Definitions

repudiatory

Breach of contract

Breach of contract is a legal concept in which a binding agreement or bargained-for exchange is not honored by one or more of the parties to the contract by non-performance or interference with the other party's performance.

Minor breaches

A minor breach, a partial breach or an immaterial breach, occurs when the non-breaching party is unentitled to an order for performance of its obligations, but only to collect the actual amount of their damages. For example, suppose a homeowner hires a contractor to install new plumbing and insists that the pipes, which will ultimately be sealed behind the walls, be red. The contractor instead uses blue pipes that function just as well. Although the contractor breached the literal terms of the contract, the homeowner can only recover the amount of his damages. Since no damages were inflicted, the homeowner receives nothing. (See Jacob & Youngs v. Kent, on which this example is based.)

Material breach

A material breach is any failure to perform that permits the other party to the contract to either compel performance, or collect damages because of the breach. If the contractor in the above example had been instructed to use copper pipes, and instead used iron pipes which would not last as long as the copper pipes would have, the homeowner can recover the cost of actually correcting the breach - taking out the iron pipes and replacing them with copper pipes.

The Restatement (Second) of Contracts lists the following criteria to determine whether a specific failure constitutes a breach:

In determining whether a failure to render or to offer performance is material, the following circumstances are significant: (a) the extent to which the injured party will be deprived of the benefit which he reasonably expected; (b) the extent to which the injured party can be adequately compensated for the part of that benefit of which he will be deprived; (c) the extent to which the party failing to perform or to offer to perform will suffer forfeiture; (d) the likelihood that the party failing to perform or to offer to perform will cure his failure, taking account of all the circumstances including any reasonable assurances; (e) the extent to which the behavior of the party failing to perform or to offer to perform comports with standards of good faith and fair dealing.
American Law Institute, Restatement (Second) of Contracts § 241 (1981)

Fundamental breach

A fundamental breach (or repudiatory breach) is a breach so fundamental that it permits the aggrieved party to terminate performance of the contract, in addition to entitling that party to sue for damages.

Anticipatory breach

A breach by anticipatory repudiation (or simply anticipatory breach) is an unequivocal indication that the party will not perform when performance is due, or a situation in which future non-performance is inevitable. An anticipatory breach gives the non-breaching party the option to treat such a breach as immediate, and, if repudiatory, to terminate the contract and sue for damages (without waiting for the breach to actually take place).

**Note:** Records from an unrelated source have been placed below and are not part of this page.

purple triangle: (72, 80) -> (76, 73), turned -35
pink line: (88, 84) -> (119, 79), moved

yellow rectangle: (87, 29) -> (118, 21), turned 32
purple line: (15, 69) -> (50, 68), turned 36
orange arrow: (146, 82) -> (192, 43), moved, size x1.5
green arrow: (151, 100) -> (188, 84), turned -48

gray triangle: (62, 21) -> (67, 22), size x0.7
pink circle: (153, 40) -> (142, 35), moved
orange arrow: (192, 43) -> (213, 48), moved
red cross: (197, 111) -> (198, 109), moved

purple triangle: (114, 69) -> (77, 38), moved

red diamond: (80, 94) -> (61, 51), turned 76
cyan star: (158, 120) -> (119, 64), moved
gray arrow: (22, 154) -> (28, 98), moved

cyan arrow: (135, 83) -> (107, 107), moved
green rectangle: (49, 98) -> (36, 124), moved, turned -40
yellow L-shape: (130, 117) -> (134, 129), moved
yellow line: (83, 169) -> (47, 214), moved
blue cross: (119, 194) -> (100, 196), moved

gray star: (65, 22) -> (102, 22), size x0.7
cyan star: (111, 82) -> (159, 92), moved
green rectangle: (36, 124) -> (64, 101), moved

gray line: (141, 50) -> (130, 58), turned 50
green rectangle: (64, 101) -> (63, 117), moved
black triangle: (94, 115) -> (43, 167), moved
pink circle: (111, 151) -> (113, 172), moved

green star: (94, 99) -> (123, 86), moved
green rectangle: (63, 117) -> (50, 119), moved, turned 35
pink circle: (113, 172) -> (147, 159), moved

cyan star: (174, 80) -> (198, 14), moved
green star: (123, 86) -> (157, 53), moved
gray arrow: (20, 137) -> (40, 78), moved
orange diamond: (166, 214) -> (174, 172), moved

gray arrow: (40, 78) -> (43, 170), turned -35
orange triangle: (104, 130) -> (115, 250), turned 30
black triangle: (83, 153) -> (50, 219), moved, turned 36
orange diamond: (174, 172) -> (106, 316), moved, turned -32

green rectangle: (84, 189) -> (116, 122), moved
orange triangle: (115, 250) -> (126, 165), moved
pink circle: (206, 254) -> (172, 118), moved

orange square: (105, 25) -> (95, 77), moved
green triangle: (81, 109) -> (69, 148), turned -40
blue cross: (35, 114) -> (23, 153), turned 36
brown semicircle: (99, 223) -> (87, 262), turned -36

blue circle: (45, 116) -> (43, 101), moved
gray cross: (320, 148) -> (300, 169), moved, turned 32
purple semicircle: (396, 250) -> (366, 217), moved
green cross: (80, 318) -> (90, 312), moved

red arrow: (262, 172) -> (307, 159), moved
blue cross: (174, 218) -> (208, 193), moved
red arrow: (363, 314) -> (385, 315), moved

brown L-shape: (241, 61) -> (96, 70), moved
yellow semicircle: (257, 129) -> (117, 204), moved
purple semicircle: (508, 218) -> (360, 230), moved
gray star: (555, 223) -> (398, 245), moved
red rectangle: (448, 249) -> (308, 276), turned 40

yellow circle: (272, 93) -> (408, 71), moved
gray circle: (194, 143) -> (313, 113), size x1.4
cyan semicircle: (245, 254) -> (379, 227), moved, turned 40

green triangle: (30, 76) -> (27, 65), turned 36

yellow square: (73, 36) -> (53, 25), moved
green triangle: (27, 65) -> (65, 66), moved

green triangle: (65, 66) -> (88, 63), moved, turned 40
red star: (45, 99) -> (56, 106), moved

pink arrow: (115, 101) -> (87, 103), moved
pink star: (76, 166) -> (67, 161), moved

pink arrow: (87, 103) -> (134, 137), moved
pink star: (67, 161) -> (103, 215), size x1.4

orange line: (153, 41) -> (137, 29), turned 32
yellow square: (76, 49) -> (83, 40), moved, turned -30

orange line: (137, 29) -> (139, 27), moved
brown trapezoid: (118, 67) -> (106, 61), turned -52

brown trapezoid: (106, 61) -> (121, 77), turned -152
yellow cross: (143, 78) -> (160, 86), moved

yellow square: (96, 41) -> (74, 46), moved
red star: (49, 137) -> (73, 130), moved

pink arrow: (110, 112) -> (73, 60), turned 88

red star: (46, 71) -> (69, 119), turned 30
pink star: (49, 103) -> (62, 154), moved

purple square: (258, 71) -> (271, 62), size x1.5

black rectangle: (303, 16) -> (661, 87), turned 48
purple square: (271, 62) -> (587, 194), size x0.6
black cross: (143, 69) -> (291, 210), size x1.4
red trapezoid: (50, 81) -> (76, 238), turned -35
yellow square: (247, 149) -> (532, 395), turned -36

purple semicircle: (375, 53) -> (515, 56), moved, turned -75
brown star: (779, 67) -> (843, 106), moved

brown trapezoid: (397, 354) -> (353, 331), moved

Limits on Remedies and Damages

Typically, the judicial remedy for breach of contract is monetary damages. See damages. Where the failure to perform cannot be adequately redressed by money damage, the court may enter an equity decree awarding an injunction or specific performance.

The aggrieved person has a duty to mitigate or reduce damages by reasonable means. Liquidated Damages may be limited to a specific amount. In the United States, punitive damages are generally not awarded for breach of contract but may be awarded for other causes of action in a lawsuit. Limitation of Liability (Exculpatory) clauses. [Private agreement is permissible.] [Invalid when public interest is involved and there is willful conduct or gross negligence.]